Currently, as I’m on the upside hike of that downhill spiral, it seems I had built such a wall between my cancer diagnosis and treatment experience and how I felt about the entire experience that I was incapable of reliving both simultaneously.  I could talk about everything that happened, even walk through treatment and surgeries with a smile, but I couldn’t feel them.  When I tried to bring it all together in the fall, when I tried to remember how I had felt and the frenzy the last two years had been…I disappeared in my own head.

Chris Kyle’s journey from the throes of war back to civilian “normalcy” was clearly no easy feat… his memories of life in battle and his longing to be “back to normal” in civilian living were nearly impossible to experience simultaneously.  As Chris finally found the light casting his dark shadows through passionately serving soldiers struggling with the fight to overcome PTSD, he went on to shine the spotlight bright on the condition, co-founding FITCO Cares, the non-profit foundation dedicated to help ease veterans back into civilian life.

As Cheryl Strayed’s journey along the Pacific Coast Trail progressed, as she shed the physical load and symbolic emotional weight from the backpack—some of those deep wounds of death and destruction were able to find air to breathe…and heal.  Towards the end of Wild, approaching journey’s end at the Bridge of the Gods over the benighted Columbia River, Cheryl writes: “I felt fierce and humble and gathered up inside, like I was safe in the world now.”  Cheryl, too, had found the light that had cast her darkest shadows.
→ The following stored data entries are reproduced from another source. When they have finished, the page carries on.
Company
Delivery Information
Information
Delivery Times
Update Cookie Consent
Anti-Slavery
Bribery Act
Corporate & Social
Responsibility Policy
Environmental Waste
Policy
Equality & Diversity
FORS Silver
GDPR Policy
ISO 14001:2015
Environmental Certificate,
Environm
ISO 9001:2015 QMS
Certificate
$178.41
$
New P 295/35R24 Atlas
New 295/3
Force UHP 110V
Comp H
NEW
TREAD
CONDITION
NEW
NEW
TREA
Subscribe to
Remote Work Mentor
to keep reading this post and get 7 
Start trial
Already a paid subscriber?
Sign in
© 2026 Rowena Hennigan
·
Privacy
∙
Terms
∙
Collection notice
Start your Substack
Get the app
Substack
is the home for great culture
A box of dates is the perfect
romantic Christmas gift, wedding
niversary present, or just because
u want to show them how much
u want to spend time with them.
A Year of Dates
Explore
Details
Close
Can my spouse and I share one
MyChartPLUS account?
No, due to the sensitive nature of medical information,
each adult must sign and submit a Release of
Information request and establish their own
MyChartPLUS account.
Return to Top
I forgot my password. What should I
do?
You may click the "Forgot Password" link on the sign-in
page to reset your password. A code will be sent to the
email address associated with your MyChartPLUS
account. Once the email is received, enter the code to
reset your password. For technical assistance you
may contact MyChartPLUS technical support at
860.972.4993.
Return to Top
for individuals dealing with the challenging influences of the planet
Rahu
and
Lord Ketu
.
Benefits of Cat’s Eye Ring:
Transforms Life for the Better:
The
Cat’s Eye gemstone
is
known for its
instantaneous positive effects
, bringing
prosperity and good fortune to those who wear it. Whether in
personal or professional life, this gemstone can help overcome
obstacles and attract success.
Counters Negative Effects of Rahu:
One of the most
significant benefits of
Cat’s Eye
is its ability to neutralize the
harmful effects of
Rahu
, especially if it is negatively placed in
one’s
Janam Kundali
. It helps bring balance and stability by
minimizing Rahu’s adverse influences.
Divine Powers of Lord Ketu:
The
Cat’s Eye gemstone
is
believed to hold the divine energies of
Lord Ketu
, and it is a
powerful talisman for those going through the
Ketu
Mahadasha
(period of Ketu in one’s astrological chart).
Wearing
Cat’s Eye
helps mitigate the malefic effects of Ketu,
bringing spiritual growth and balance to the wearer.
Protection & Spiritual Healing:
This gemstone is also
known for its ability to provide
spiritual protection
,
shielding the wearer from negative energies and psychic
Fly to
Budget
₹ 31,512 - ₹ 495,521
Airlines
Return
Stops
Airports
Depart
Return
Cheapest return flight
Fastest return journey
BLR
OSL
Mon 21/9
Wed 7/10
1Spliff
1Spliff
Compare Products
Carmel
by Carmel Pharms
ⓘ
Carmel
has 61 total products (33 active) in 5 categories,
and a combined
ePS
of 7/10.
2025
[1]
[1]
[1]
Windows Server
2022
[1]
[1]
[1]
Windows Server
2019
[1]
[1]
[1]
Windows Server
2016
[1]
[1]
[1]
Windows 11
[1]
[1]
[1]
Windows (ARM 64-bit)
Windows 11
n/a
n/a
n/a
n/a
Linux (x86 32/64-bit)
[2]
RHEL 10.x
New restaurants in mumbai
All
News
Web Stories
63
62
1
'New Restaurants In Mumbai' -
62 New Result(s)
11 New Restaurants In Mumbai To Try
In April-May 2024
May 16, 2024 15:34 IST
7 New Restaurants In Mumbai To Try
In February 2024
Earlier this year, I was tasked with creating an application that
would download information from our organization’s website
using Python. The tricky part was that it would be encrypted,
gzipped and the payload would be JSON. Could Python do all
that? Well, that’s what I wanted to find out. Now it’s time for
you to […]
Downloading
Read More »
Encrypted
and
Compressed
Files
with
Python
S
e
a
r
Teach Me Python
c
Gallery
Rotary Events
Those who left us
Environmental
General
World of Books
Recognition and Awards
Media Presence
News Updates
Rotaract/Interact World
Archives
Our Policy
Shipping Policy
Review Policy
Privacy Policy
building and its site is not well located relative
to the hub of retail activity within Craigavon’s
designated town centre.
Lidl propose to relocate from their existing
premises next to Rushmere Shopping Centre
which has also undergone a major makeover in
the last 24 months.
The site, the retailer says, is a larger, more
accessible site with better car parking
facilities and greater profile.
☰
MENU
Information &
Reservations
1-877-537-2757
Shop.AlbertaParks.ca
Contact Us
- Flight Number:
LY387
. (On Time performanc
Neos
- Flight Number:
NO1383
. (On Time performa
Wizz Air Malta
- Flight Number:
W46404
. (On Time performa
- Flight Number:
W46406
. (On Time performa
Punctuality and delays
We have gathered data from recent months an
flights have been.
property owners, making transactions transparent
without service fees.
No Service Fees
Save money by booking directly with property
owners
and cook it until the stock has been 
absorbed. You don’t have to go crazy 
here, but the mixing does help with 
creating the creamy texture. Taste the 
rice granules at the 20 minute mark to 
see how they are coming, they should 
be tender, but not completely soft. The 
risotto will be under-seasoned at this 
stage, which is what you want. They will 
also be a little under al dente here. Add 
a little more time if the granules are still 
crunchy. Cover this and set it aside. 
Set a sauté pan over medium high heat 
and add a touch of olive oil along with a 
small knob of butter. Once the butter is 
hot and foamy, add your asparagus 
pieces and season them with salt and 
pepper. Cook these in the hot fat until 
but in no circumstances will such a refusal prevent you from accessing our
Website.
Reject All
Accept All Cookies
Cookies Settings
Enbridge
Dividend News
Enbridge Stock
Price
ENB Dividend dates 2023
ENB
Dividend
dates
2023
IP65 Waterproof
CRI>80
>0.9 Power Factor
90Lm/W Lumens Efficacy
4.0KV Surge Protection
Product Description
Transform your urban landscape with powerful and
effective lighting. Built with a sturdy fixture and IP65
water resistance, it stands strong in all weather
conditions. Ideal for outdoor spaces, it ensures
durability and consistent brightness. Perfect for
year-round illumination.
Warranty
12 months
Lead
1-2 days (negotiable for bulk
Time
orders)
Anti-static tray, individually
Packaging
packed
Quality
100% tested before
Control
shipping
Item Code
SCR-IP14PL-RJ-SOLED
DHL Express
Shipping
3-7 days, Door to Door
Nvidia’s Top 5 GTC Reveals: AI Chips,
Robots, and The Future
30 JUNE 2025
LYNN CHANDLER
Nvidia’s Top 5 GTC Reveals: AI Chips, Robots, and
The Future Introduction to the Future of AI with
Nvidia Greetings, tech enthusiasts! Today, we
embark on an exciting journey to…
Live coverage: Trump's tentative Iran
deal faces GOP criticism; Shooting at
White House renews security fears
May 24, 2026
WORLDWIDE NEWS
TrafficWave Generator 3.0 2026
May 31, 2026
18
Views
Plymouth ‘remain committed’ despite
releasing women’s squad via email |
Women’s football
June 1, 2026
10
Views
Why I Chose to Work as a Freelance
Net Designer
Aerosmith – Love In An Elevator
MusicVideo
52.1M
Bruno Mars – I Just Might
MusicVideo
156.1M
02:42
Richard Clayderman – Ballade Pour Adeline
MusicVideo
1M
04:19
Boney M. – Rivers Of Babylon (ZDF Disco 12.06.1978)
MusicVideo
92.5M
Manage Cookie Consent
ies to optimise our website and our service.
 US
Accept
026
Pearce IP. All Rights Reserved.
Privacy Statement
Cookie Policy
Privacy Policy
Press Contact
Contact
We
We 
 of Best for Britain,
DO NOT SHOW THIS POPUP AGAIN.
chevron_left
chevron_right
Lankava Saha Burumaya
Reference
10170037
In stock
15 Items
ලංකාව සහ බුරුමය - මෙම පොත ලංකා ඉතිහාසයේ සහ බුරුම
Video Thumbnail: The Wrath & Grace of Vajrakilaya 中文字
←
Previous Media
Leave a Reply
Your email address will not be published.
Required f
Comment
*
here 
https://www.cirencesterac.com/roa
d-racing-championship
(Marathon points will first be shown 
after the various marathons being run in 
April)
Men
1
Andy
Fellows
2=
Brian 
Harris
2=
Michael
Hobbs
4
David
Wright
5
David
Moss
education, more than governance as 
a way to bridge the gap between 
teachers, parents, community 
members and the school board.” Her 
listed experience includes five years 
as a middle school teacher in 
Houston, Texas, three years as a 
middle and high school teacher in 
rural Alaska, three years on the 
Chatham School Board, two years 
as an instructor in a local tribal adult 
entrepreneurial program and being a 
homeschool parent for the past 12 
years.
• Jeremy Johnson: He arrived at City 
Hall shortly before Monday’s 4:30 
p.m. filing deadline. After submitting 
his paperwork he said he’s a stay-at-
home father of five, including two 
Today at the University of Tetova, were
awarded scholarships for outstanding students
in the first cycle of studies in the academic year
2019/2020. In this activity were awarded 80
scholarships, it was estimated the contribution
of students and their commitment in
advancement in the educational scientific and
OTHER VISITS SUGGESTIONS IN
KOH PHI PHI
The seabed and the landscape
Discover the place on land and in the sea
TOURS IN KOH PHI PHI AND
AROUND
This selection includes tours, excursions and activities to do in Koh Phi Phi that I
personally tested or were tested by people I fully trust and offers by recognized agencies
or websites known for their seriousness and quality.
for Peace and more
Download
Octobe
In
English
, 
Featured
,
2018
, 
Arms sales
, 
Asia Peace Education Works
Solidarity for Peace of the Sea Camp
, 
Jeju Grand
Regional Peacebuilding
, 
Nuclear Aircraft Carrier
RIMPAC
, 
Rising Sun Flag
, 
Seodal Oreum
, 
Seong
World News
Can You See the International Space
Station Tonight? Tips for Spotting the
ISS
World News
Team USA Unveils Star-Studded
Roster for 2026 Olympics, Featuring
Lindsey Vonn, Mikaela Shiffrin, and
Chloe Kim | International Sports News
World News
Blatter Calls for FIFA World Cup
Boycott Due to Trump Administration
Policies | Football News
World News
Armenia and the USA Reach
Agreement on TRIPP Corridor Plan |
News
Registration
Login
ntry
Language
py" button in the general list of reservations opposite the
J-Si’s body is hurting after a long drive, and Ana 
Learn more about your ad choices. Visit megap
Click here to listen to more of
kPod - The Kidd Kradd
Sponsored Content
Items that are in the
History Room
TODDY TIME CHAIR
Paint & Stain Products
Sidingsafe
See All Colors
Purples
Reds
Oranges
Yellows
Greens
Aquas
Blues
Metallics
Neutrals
Carrying heavy loads we were never intended to carry, filled with things such as fear, worry, discontent and heartache—make it easy to grow weary and worn out.  We all fight battles in one form or another, and sometimes it’s our frail human nature that desperately pleads for these battles to be taken away from us.

Many times we carry these loads as we walk through the valley of shadows…never realizing that it’s only in struggling with these shadows that the light is made manifest.

Though I am but a work in progress I will never cease to thank you, Lord for Your mercies that are new every morning…

Psalm 57:1

Have mercy on me, my God, have mercy on me, for in you I take refuge.  I will take refuge in the shadow of your wings until the disaster has passed.

chris kyle

Chris Kyle’s service, life and premature death will never be in vain.

10 thoughts on “Smiling from the Valley of Shadows

  1. Hi, Nicole. I sure have missed your wondrous writing so thank you for sharing your creation! I have been there as far as the panic attacks and anxiety, especially the middle-of-the-dark-night thing. It’s just about the worst thing ever and only those who have experienced it have a clue! I rail against it now if even a whisper of that feeling comes to me. It helps. Fight, fight, fight!!! xoxoxo

  2. Hi Nicole, saw Logan and Lance in the hallway when they came in tonight. Had to leave shortly after that and didn’t get to talk with them much, but even that brief time made my day! 🙂 Please tell Colby I said hi and will be praying that he feels better soon! Hope you’re doing well!